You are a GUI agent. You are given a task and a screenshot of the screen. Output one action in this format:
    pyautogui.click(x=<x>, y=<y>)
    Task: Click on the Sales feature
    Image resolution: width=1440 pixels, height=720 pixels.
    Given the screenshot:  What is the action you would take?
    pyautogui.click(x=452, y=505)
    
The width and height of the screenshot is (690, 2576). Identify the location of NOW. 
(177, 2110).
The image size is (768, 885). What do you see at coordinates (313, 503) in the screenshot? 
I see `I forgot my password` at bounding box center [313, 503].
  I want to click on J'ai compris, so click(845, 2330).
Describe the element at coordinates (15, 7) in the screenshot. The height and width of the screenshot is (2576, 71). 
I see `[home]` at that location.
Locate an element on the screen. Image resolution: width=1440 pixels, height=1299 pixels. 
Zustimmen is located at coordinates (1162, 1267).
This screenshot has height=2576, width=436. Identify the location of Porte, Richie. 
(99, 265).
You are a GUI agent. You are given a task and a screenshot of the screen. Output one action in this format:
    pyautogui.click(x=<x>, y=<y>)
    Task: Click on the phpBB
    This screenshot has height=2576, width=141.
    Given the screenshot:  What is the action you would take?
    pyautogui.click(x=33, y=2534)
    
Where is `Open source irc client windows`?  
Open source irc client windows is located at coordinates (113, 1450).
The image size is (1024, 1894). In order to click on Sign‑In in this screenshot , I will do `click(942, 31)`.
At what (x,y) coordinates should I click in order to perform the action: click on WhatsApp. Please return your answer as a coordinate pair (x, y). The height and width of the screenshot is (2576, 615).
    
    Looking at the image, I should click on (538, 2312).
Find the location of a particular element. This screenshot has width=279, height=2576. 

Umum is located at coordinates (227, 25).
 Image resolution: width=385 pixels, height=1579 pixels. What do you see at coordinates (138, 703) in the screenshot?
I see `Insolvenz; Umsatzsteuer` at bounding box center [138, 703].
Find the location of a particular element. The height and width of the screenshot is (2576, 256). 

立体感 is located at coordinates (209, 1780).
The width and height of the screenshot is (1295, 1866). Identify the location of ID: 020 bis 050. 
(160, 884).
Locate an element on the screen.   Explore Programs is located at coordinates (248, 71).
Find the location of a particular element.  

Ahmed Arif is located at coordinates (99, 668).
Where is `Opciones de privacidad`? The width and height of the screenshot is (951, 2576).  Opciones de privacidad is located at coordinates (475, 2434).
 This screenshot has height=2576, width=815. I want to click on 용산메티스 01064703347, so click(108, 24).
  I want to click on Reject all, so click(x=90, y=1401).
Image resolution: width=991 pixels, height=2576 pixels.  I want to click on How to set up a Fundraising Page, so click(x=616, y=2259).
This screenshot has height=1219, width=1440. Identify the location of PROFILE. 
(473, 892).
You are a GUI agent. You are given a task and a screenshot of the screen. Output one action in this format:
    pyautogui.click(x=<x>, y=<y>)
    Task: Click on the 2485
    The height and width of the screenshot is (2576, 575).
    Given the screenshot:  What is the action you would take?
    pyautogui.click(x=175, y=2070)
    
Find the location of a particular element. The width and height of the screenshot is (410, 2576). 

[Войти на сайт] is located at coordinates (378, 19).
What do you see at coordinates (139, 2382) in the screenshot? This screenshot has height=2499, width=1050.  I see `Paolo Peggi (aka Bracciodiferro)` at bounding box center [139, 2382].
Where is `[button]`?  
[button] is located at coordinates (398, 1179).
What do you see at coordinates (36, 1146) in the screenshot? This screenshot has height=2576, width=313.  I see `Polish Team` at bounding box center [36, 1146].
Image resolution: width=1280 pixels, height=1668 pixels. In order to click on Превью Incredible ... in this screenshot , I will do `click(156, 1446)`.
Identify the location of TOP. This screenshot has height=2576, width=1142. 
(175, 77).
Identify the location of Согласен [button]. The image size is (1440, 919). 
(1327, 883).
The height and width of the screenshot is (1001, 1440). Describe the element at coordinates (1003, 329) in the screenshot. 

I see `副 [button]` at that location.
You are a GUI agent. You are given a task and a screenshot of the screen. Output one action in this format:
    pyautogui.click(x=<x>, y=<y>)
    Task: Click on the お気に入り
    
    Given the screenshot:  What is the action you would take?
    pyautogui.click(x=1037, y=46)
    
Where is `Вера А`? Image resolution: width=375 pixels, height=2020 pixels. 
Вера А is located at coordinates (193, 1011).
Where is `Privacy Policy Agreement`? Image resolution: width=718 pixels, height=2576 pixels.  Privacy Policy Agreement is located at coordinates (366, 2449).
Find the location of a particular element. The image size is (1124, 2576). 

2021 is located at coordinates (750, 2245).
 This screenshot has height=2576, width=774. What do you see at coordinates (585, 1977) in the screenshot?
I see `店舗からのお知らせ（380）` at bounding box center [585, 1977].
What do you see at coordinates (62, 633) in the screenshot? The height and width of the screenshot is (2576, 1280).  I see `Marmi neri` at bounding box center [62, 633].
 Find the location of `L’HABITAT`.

PROBLEM TO SOLVE => Extract the listing in its entirety, matching it exactly.

ANSWER BELOW =>
You are a GUI agent. You are given a task and a screenshot of the screen. Output one action in this format:
    pyautogui.click(x=<x>, y=<y>)
    Task: Click on the Sales feature
    Image resolution: width=1440 pixels, height=720 pixels.
    Given the screenshot:  What is the action you would take?
    pyautogui.click(x=452, y=505)
    
The width and height of the screenshot is (690, 2576). Identify the location of NOW. 
(177, 2110).
The image size is (768, 885). What do you see at coordinates (313, 503) in the screenshot? 
I see `I forgot my password` at bounding box center [313, 503].
  I want to click on J'ai compris, so click(845, 2330).
Describe the element at coordinates (15, 7) in the screenshot. The height and width of the screenshot is (2576, 71). 
I see `[home]` at that location.
Locate an element on the screen. Image resolution: width=1440 pixels, height=1299 pixels. 
Zustimmen is located at coordinates (1162, 1267).
This screenshot has height=2576, width=436. Identify the location of Porte, Richie. 
(99, 265).
You are a GUI agent. You are given a task and a screenshot of the screen. Output one action in this format:
    pyautogui.click(x=<x>, y=<y>)
    Task: Click on the phpBB
    This screenshot has height=2576, width=141.
    Given the screenshot:  What is the action you would take?
    pyautogui.click(x=33, y=2534)
    
Where is `Open source irc client windows`?  
Open source irc client windows is located at coordinates (113, 1450).
The image size is (1024, 1894). In order to click on Sign‑In in this screenshot , I will do `click(942, 31)`.
At what (x,y) coordinates should I click in order to perform the action: click on WhatsApp. Please return your answer as a coordinate pair (x, y). The height and width of the screenshot is (2576, 615).
    
    Looking at the image, I should click on (538, 2312).
Find the location of a particular element. This screenshot has width=279, height=2576. 

Umum is located at coordinates (227, 25).
 Image resolution: width=385 pixels, height=1579 pixels. What do you see at coordinates (138, 703) in the screenshot?
I see `Insolvenz; Umsatzsteuer` at bounding box center [138, 703].
Find the location of a particular element. The height and width of the screenshot is (2576, 256). 

立体感 is located at coordinates (209, 1780).
The width and height of the screenshot is (1295, 1866). Identify the location of ID: 020 bis 050. 
(160, 884).
Locate an element on the screen.   Explore Programs is located at coordinates (248, 71).
Find the location of a particular element.  

Ahmed Arif is located at coordinates (99, 668).
Where is `Opciones de privacidad`? The width and height of the screenshot is (951, 2576).  Opciones de privacidad is located at coordinates (475, 2434).
 This screenshot has height=2576, width=815. I want to click on 용산메티스 01064703347, so click(108, 24).
  I want to click on Reject all, so click(x=90, y=1401).
Image resolution: width=991 pixels, height=2576 pixels.  I want to click on How to set up a Fundraising Page, so click(x=616, y=2259).
This screenshot has height=1219, width=1440. Identify the location of PROFILE. 
(473, 892).
You are a GUI agent. You are given a task and a screenshot of the screen. Output one action in this format:
    pyautogui.click(x=<x>, y=<y>)
    Task: Click on the 2485
    The height and width of the screenshot is (2576, 575).
    Given the screenshot:  What is the action you would take?
    pyautogui.click(x=175, y=2070)
    
Find the location of a particular element. The width and height of the screenshot is (410, 2576). 

[Войти на сайт] is located at coordinates (378, 19).
What do you see at coordinates (139, 2382) in the screenshot? This screenshot has height=2499, width=1050.  I see `Paolo Peggi (aka Bracciodiferro)` at bounding box center [139, 2382].
Where is `[button]`?  
[button] is located at coordinates (398, 1179).
What do you see at coordinates (36, 1146) in the screenshot? This screenshot has height=2576, width=313.  I see `Polish Team` at bounding box center [36, 1146].
Image resolution: width=1280 pixels, height=1668 pixels. In order to click on Превью Incredible ... in this screenshot , I will do `click(156, 1446)`.
Identify the location of TOP. This screenshot has height=2576, width=1142. 
(175, 77).
Identify the location of Согласен [button]. The image size is (1440, 919). 
(1327, 883).
The height and width of the screenshot is (1001, 1440). Describe the element at coordinates (1003, 329) in the screenshot. 

I see `副 [button]` at that location.
You are a GUI agent. You are given a task and a screenshot of the screen. Output one action in this format:
    pyautogui.click(x=<x>, y=<y>)
    Task: Click on the お気に入り
    
    Given the screenshot:  What is the action you would take?
    pyautogui.click(x=1037, y=46)
    
Where is `Вера А`? Image resolution: width=375 pixels, height=2020 pixels. 
Вера А is located at coordinates (193, 1011).
Where is `Privacy Policy Agreement`? Image resolution: width=718 pixels, height=2576 pixels.  Privacy Policy Agreement is located at coordinates (366, 2449).
Find the location of a particular element. The image size is (1124, 2576). 

2021 is located at coordinates (750, 2245).
 This screenshot has height=2576, width=774. What do you see at coordinates (585, 1977) in the screenshot?
I see `店舗からのお知らせ（380）` at bounding box center [585, 1977].
What do you see at coordinates (62, 633) in the screenshot? The height and width of the screenshot is (2576, 1280).  I see `Marmi neri` at bounding box center [62, 633].
 Find the location of `L’HABITAT`.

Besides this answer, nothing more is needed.